General Thoracic Video Session: Highlights and Innovations I
Robotic Right Anteromedial Basilar Bisegmentectomy
Saturday, January 25, 2025
3:54pm – 4:02pm PT
Location: 411 Theatre
B. Wei1, I. Lapis2 1University of Alabama at Birmingham, Birmingham, Alabama 2Harvard School of Public Health, Cambridge, Massachusetts
Disclosure(s):
Benjamin Wei, MD: No financial relationships to disclose
Please explain the educational or technical point that this video addresses.: Basilar bisegmentectomy is an uncommonly described operation, but permits preservation of a significant amount of parenchyma compared to a lower lobectomy. This video abstract demonstrates a technique for robotic resection of the right anterior and medial basilar segments for lung cancer.
Please provide a 250 word summary of the surgical video being submitted.: The patient was a 74-year-old woman with an enlarging 1.5 cm mildly FDG avid (SUV max 5.7) right lower lobe adenocarcinoma. PET-CT scan did not show any evidence of lymphadenopathy or distant disease. She was a former smoker with a DLCO of 55% and FEV1 82% of predicted. She reported dyspnea with 1 block of walking. Her ECOG status was 1. Given her degree of dyspnea, segmentectomy was preferred over lobectomy. Based on the CT scan, we planned to resect the right anterior basilar segment and possibly the medial basilar segment. A completely portal technique using four robotic arms was utilized, with two 8 mm robotic ports (camera, paraspinal accessory arm), two 12 mm robotic ports (right and left working arms), and a 12 mm assistant port.

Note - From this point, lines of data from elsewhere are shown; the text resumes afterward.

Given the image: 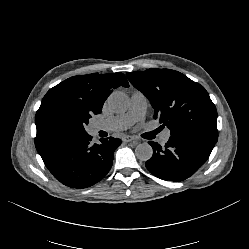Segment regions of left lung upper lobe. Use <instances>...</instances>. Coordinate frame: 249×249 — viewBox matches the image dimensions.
Instances as JSON below:
<instances>
[{
  "label": "left lung upper lobe",
  "instance_id": "left-lung-upper-lobe-1",
  "mask_svg": "<svg viewBox=\"0 0 249 249\" xmlns=\"http://www.w3.org/2000/svg\"><path fill=\"white\" fill-rule=\"evenodd\" d=\"M126 76L149 99L160 128L167 126L171 136L217 142V110L203 86L170 69L128 72Z\"/></svg>",
  "mask_w": 249,
  "mask_h": 249
}]
</instances>
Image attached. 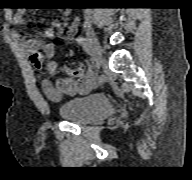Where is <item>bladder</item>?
Here are the masks:
<instances>
[{
  "mask_svg": "<svg viewBox=\"0 0 192 180\" xmlns=\"http://www.w3.org/2000/svg\"><path fill=\"white\" fill-rule=\"evenodd\" d=\"M59 116L76 124H86L99 121L114 113V106L103 94H91L73 99L57 110Z\"/></svg>",
  "mask_w": 192,
  "mask_h": 180,
  "instance_id": "1",
  "label": "bladder"
}]
</instances>
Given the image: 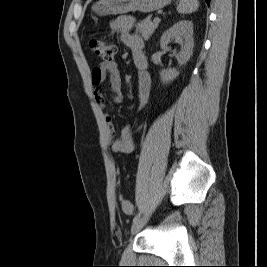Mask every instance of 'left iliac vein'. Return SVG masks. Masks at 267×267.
<instances>
[{
	"mask_svg": "<svg viewBox=\"0 0 267 267\" xmlns=\"http://www.w3.org/2000/svg\"><path fill=\"white\" fill-rule=\"evenodd\" d=\"M149 220V214L139 218L135 223H133L131 227V235H135L138 233L147 223Z\"/></svg>",
	"mask_w": 267,
	"mask_h": 267,
	"instance_id": "left-iliac-vein-1",
	"label": "left iliac vein"
}]
</instances>
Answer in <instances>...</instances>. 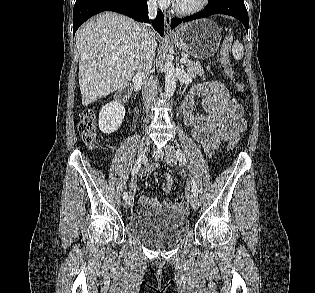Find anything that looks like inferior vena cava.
<instances>
[{
	"label": "inferior vena cava",
	"mask_w": 315,
	"mask_h": 293,
	"mask_svg": "<svg viewBox=\"0 0 315 293\" xmlns=\"http://www.w3.org/2000/svg\"><path fill=\"white\" fill-rule=\"evenodd\" d=\"M148 15L154 19L157 15L156 0H148ZM154 33L149 24L143 26V47L141 61L137 67L136 77L142 80V96L145 106L148 107L157 95V81L149 78L152 62L155 56Z\"/></svg>",
	"instance_id": "1"
}]
</instances>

The hilar structures going to the right anterior basilar segment were divided. Due to the proximity of the margin, however, the decision was made to proceed with resection of both the anterior and medial segments. The structures going to the medial basilar segment were then divided, and the basilar bisegment was transected from the remainder of the right lower lobe. Operative time was 160 minutes; console time was 117 minutes. Her chest tube was removed and she was discharged home on postoperative day 2. Pathology demonstrated a well-differentiated, solid and acinar 1.4 cm T1bN0 stage IA2 adenocarcinoma. Spread through air spaces was seen. Eleven lymph nodes from four mediastinal stations (2R, 4R, 7, 8) and two hilar stations (levels 10, 11) were dissected.
Learning Objectives:
Identify the relevant structures when performing a basilar anteromedial bisegmentectomy.